The Washington Post’s Teo Armus and Karla Gachet write from San Bartolome Quialana to reveal the profound economic impact on the town from production outside of it. This is work done in the United States.

Armus and Gachet report that over the decades, “The small adobe homes in this Zapotec community of about 2,500 people gave way to two-story cement houses with wrought-iron gates. Roads were paved. A basketball court rose near the town center.”

Immigrant believers and skeptics alike will attribute the growth of this small town to remittances from illegal workers in the U.S., which is the point. And it’s a crucial one. Growth and opportunity in Mexico increasingly are an effect of economic activity outside of it. Which tells us two things.

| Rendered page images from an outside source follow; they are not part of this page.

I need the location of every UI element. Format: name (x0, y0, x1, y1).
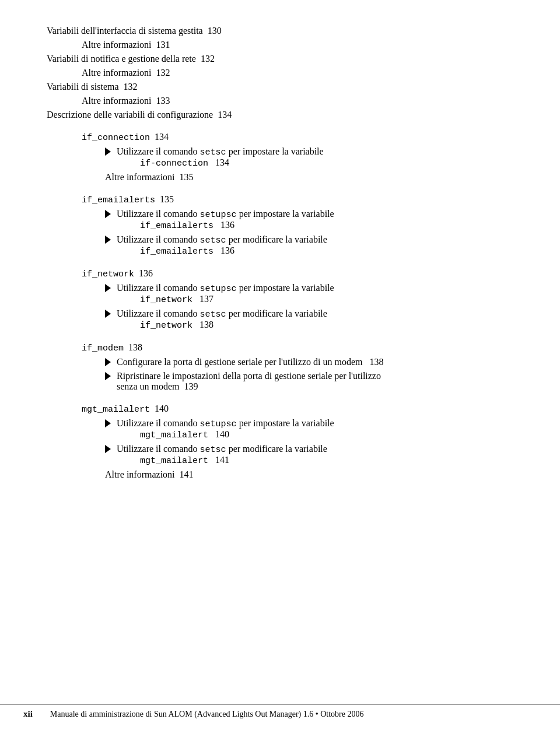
page-num: 136 (220, 245, 235, 255)
entry-code: mgt_mailalert (140, 456, 208, 466)
toc-row-ripristinare: Ripristinare le impostazioni della porta… (105, 371, 513, 392)
page-num: 134 (218, 110, 232, 120)
toc-row-2: Altre informazioni 131 (82, 40, 513, 50)
page-content: Variabili dell'interfaccia di sistema ge… (0, 0, 560, 530)
entry-code: if_network (140, 321, 192, 331)
entry-code: if_emailalerts (140, 247, 214, 257)
bullet-icon (105, 419, 111, 427)
page-num: 136 (220, 220, 235, 230)
entry-text: Utilizzare il comando setupsc per impost… (117, 418, 334, 428)
entry-code: if-connection (140, 159, 208, 169)
page-num: 137 (200, 294, 214, 304)
entry-code: if_emailalerts (82, 195, 155, 205)
entry-text: Descrizione delle variabili di configura… (47, 110, 213, 120)
entry-text: Altre informazioni (82, 68, 152, 78)
toc-row-3: Variabili di notifica e gestione della r… (47, 54, 513, 64)
entry-code: mgt_mailalert (82, 405, 150, 415)
bullet-icon (105, 445, 111, 453)
entry-text: Altre informazioni (82, 40, 152, 50)
bullet-icon (105, 284, 111, 292)
toc-row-configurare: Configurare la porta di gestione seriale… (105, 357, 513, 367)
footer-text: Manuale di amministrazione di Sun ALOM (… (50, 710, 364, 719)
bullet-icon (105, 310, 111, 318)
entry-text: Utilizzare il comando setupsc per impost… (117, 283, 334, 293)
page-num: 136 (139, 268, 153, 279)
entry-text: Utilizzare il comando setsc per modifica… (117, 444, 327, 454)
entry-text: Utilizzare il comando setupsc per impost… (117, 209, 334, 219)
toc-row-1: Variabili dell'interfaccia di sistema ge… (47, 26, 513, 36)
toc-row-setsc-email: Utilizzare il comando setsc per modifica… (105, 234, 513, 257)
entry-text: Utilizzare il comando setsc per impostar… (117, 146, 324, 156)
entry-text: Altre informazioni (105, 172, 175, 183)
entry-code: if_network (140, 295, 192, 305)
entry-code: mgt_mailalert (140, 430, 208, 440)
page-num: 141 (180, 469, 194, 480)
toc-if-emailalerts: if_emailalerts 135 (82, 194, 513, 205)
toc-row-setsc-mgt: Utilizzare il comando setsc per modifica… (105, 444, 513, 466)
entry-text-cont: senza un modem (117, 381, 180, 392)
entry-text: Utilizzare il comando setsc per modifica… (117, 234, 327, 244)
toc-row-setsc-1: Utilizzare il comando setsc per impostar… (105, 146, 513, 169)
page-num: 138 (369, 357, 383, 367)
page-num: 132 (124, 82, 138, 92)
toc-row-setupsc-network: Utilizzare il comando setupsc per impost… (105, 283, 513, 305)
toc-row-setsc-network: Utilizzare il comando setsc per modifica… (105, 308, 513, 331)
footer-page-num: xii (23, 709, 33, 719)
entry-code: if_modem (82, 343, 124, 353)
entry-text: Altre informazioni (82, 96, 152, 106)
bullet-icon (105, 358, 111, 366)
footer: xii Manuale di amministrazione di Sun AL… (0, 704, 560, 719)
page-num: 132 (201, 54, 215, 64)
page-num: 140 (215, 429, 229, 439)
toc-row-6: Altre informazioni 133 (82, 96, 513, 106)
entry-text: Altre informazioni (105, 469, 175, 480)
page-num: 134 (215, 157, 229, 167)
toc-row-4: Altre informazioni 132 (82, 68, 513, 78)
entry-code: if_emailalerts (140, 221, 214, 231)
page-num: 131 (156, 40, 170, 50)
toc-row-7: Descrizione delle variabili di configura… (47, 110, 513, 120)
entry-text: Ripristinare le impostazioni della porta… (117, 371, 381, 381)
entry-code: if_connection (82, 133, 150, 143)
bullet-icon (105, 210, 111, 218)
page-num: 138 (128, 342, 142, 353)
entry-text: Configurare la porta di gestione seriale… (117, 357, 362, 367)
page-num: 139 (184, 381, 198, 392)
toc-row-5: Variabili di sistema 132 (47, 82, 513, 92)
bullet-icon (105, 372, 111, 380)
entry-text: Utilizzare il comando setsc per modifica… (117, 308, 327, 318)
page-num: 132 (156, 68, 170, 78)
page-num: 141 (215, 455, 229, 465)
page-num: 135 (180, 172, 194, 183)
bullet-icon (105, 148, 111, 156)
toc-if-modem: if_modem 138 (82, 342, 513, 353)
toc-if-network: if_network 136 (82, 268, 513, 279)
toc-altre-141: Altre informazioni 141 (105, 469, 513, 480)
toc-row-setupsc-email: Utilizzare il comando setupsc per impost… (105, 209, 513, 231)
page-num: 138 (200, 320, 214, 329)
page-num: 134 (155, 132, 169, 142)
entry-text: Variabili di sistema (47, 82, 119, 92)
page-num: 135 (160, 194, 174, 205)
page-num: 140 (155, 404, 169, 414)
entry-text: Variabili dell'interfaccia di sistema ge… (47, 26, 203, 36)
toc-altre-135: Altre informazioni 135 (105, 172, 513, 183)
page-num: 130 (208, 26, 222, 36)
toc-mgt-mailalert: mgt_mailalert 140 (82, 404, 513, 415)
toc-if-connection: if_connection 134 (82, 132, 513, 143)
bullet-icon (105, 236, 111, 244)
page-num: 133 (156, 96, 170, 106)
entry-text: Variabili di notifica e gestione della r… (47, 54, 196, 64)
entry-code: if_network (82, 269, 134, 279)
toc-row-setupsc-mgt: Utilizzare il comando setupsc per impost… (105, 418, 513, 440)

First is that legal or illegal, Mexicans working in the U.S. are adding enormous value to the U.S. economy. Second is that the surest way to keep the U.S./Mexican border empty of migrants is to paradoxically open it. More specifically, to reduce the frequently lamented Mexican and central American impact on borders, border towns, schools, hospitals and roads, is to legalize the inflow of individuals who want to work.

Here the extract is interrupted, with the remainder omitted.